By Jason McKeown
With two weeks to go until the 2012/13 cheap season ticket deadline, the signs do not look good. This morning the Telegraph & Argus has reported that just 3,000 season tickets have been sold, with the two Chairmen rolled out to give a “rallying cry” for people to buy theirs. Human nature when it comes to paying any bill dictates that a lot of people will be waiting until the last minute (31st May) to purchase, but even allowing for this late rush it seems inevitable the club is going to fall short of whatever target it has in mind.

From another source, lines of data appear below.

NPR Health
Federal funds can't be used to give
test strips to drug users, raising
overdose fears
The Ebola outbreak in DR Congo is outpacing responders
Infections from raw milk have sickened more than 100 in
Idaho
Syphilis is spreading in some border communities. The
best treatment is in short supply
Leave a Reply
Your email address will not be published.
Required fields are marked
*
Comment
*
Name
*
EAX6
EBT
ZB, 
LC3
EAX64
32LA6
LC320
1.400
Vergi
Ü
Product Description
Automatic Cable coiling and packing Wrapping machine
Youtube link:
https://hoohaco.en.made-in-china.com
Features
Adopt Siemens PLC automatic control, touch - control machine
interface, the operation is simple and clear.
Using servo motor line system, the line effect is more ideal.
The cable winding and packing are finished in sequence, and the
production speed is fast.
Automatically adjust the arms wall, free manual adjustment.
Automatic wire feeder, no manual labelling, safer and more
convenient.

This will be the sixth year in a row of the club offering season tickets at rock bottom prices – relative to the rest of UK professional football – but what has always hampered this superb initiative is poor marketing and PR. From the cringe-worthy ‘Santa Dave’ campaign in 2010 to this year’s flyer full of quotes from players banging on about City getting into League One, there are either mixed messages about quality or too big a difference between what is being promoted and the reality of the product.

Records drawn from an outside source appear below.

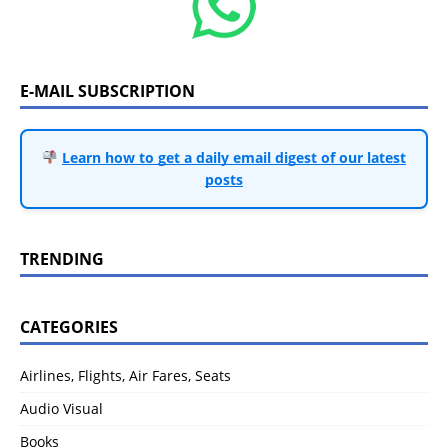
E-MAIL SUBSCRIPTION
Learn how to get a daily email digest of our latest
posts
TRENDING
CATEGORIES
Airlines, Flights, Air Fares, Seats
Audio Visual
Books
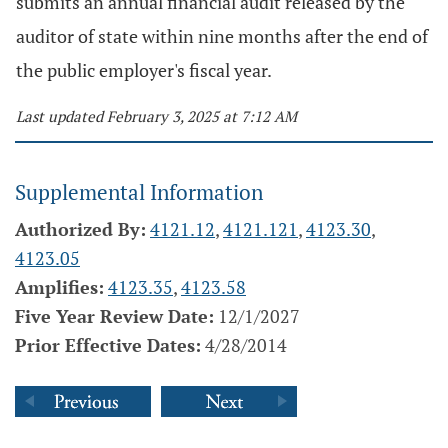
submits an annual financial audit released by the
auditor of state within nine months after the end of
the public employer's fiscal year.
Last updated February 3, 2025 at 7:12 AM
Supplemental Information
Authorized By:
4121.12
,
4121.121
,
4123.30
,
4123.05
Amplifies:
4123.35
,
4123.58
Five Year Review Date:
12/1/2027
Prior Effective Dates:
4/28/2014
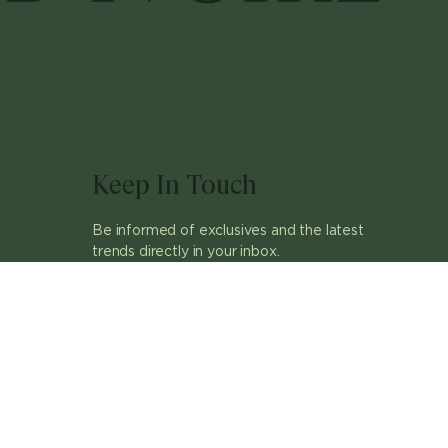
Keep In Touch
Be informed of exclusives and the latest
trends directly in your inbox.
ok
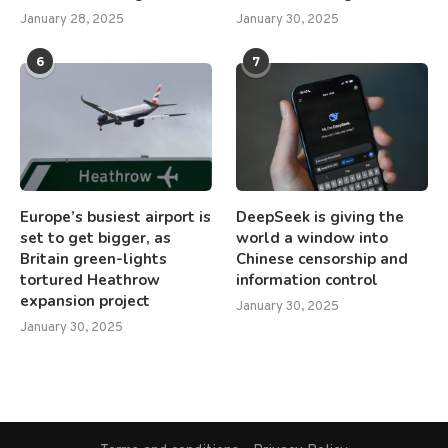
January 28, 2025
January 30, 2025
6
7
Europe’s busiest airport is
DeepSeek is giving the
set to get bigger, as
world a window into
Britain green-lights
Chinese censorship and
tortured Heathrow
information control
expansion project
January 30, 2025
January 30, 2025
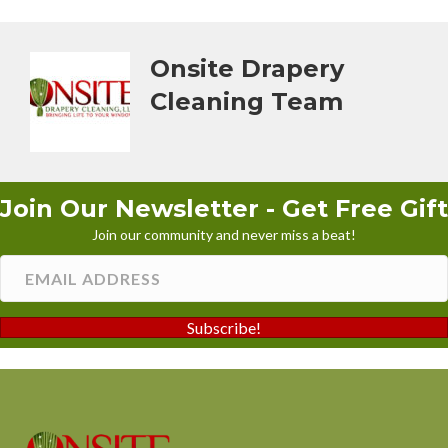
Onsite Drapery
Cleaning Team
Join Our Newsletter - Get Free Gift
Join our community and never miss a beat!
Subscribe!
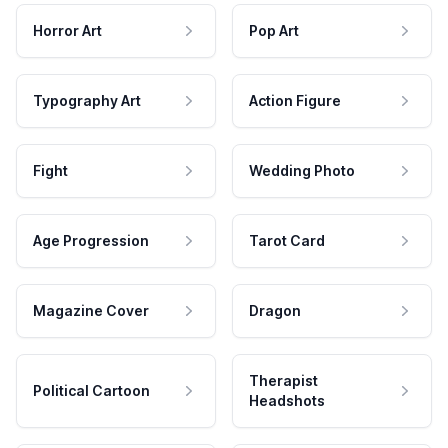
Horror Art
Pop Art
Typography Art
Action Figure
Fight
Wedding Photo
Age Progression
Tarot Card
Magazine Cover
Dragon
Therapist
Political Cartoon
Headshots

Mark Lawn has stated: “For those people who want to see a competitive squad out on the pitch next season, Phil needs an appropriate budget. To be able to do this, as I’ve said it in the past and will stress again, season-ticket sales are critical in order to increase Phil’s budget to strengthen the squad. In essence the playing budget is in the fans’ hands. Julian Rhodes and myself both have confidence in Phil to put together a squad that’s fit to win the league or at least get a play-off position.”
The insinuation – that high sales will lead to success – fails miserably on the back of five years of stagnation in League Two. When season ticket sales have previously been at a high level which, next season, we unfortunately cannot hope to emulate, success on the field did not occur. Yet year on year we are urged to spend a wad of money buying a season ticket on the premise that – if we do our bit – the rewards will come. If this is really the incentive for us to buy a season ticket, then we have been repeatedly miss-sold – and it’s therefore no real surprise that sales have declined.

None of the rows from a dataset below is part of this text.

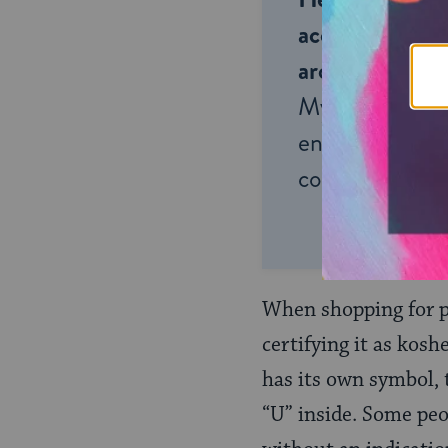
accessible to m
around the wor
My Jewish Lea
endless opportu
connection and
When shopping for p
certifying it as kos
has its own symbol,
“U” inside. Some peo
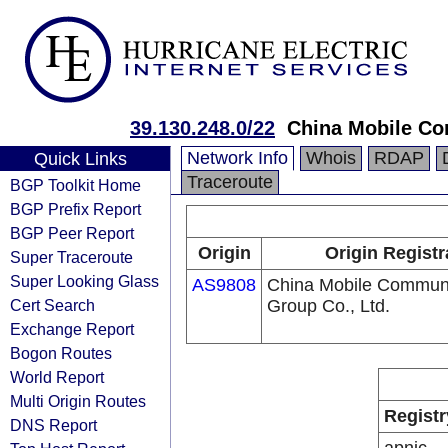
39.130.248.0/22
China Mobile Co
Network Info
Whois
RDAP
Quick Links
Traceroute
BGP Toolkit Home
BGP Prefix Report
BGP Peer Report
Origin
Origin Registr
Super Traceroute
Super Looking Glass
AS9808
China Mobile Communi
Cert Search
Group Co., Ltd.
Exchange Report
Bogon Routes
World Report
Multi Origin Routes
Registr
DNS Report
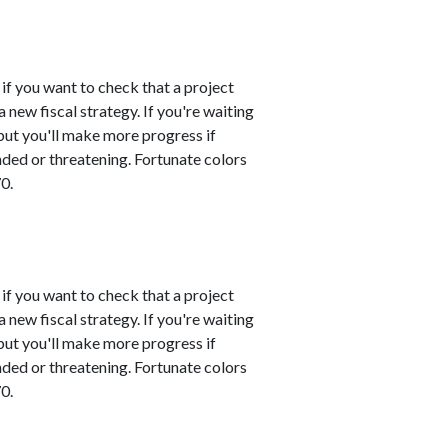
 if you want to check that a project
 new fiscal strategy. If you're waiting
 but you'll make more progress if
nded or threatening. Fortunate colors
0.
 if you want to check that a project
 new fiscal strategy. If you're waiting
 but you'll make more progress if
nded or threatening. Fortunate colors
0.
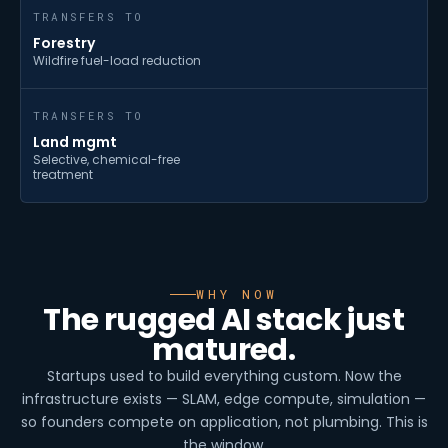
TRANSFERS TO
Forestry
Wildfire fuel-load reduction
TRANSFERS TO
Land mgmt
Selective, chemical-free
treatment
WHY NOW
The rugged AI stack just
matured.
Startups used to build everything custom. Now the
infrastructure exists — SLAM, edge compute, simulation —
so founders compete on application, not plumbing. This is
the window.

I’ve no axe to grind with any supporter who has not renewed for whatever reason at some point over the past five years. But it stands to me that if you target people to buy tickets who will judge its true value on the final league table – or in marketing terms, look to get consumers to buy a product that does not achieve what it is set out to do – you will see a drop off in future sales.
But equally, declaring only 3,000 season tickets have been sold so far for next season and that the final outcome will largely dictate next year’s budget will hardly fill floating buyers with much confidence. For sure, they can each do their own bit and invest their money – but if not enough other people do too, and we are left with a poor squad that cannot hope for much more than avoiding relegation again – these people will feel let down and be less likely to believe next season’s rhetoric.
There are, to me at least, far more compelling reasons to buy a season ticket than to merely hope to be part of a promotion party. Football supporting is a way of life, and as we stand here just two weeks into the close season, the emptiness of a Saturday afternoon with no City to fret about has already fallen sharply into focus. A few more weeks of this, and we will be aching for football all over again and desperate to view the (occasionally) lush green grass of Valley Parade. We will be missing all that goes with the matches too – from the pre-match pint, the frustration of people moaning behind you, and to the adrenaline and excitement of a cracking home win. Football and City gives us a purpose, and a season ticket is the only way to truly satisfy that itch.
The Bantams apparently averaged 10,171 last season (down by 26% from the first year of cheap season ticket sales, in 2008/09). This is after four years of failed promises from the club when it came to buying a season ticket, yet still people have kept coming back. Logic surely dictates that these people are therefore not renewing because they “must” have a successful team. Something else keeps them going.
That’s not to say that we shouldn’t be targeting promotion next season – of course we should. Equally, there is a very significant correlation between season ticket sales and the budget that the manager has to work on, so it does matter how many of us renew. But if year on year we are going to measure ourselves against a target we have so far not even come close to achieving (League One football), then we are always going to feel bad about themselves.
It would be nice to get promoted next season, of course it would . But it would also be nice – and more realistic – to simply improve upon the last two desperate campaigns of 18th-placed finishes, and to be able to buy into a vision of how that might happen and where we would then go from there. Because if we accept and understand that season ticket sales are declining, to then promote the following year’s offer on the premise that a good take-up is more likely to lead to a successful promotion push means the club looks increasingly daft.
Ultimately, this Board is suffering from losing touch with supporters and failing to grasp the issues that are leading to growing disillusionment. It has made a poor attempt at trying to paint last season as a success by blaming the concepts and personnel they were promoting when they were urging us to buy last season’s season tickets.
I have bought my season ticket for next season. Not because I expect us to get promoted, but because I can’t imagine my life without this football club occupying my time. And because I can’t stand the thought of missing out on the next great moment we celebrate, or of witnessing the next set of excellent players who emerge and entertain us. When Valley Parade roars in triumph I want to be part of that roar, even if it’s not to roar at the biggest of triumphs.
Maybe somewhere in those random thoughts, there’s a more successful marketing campaign.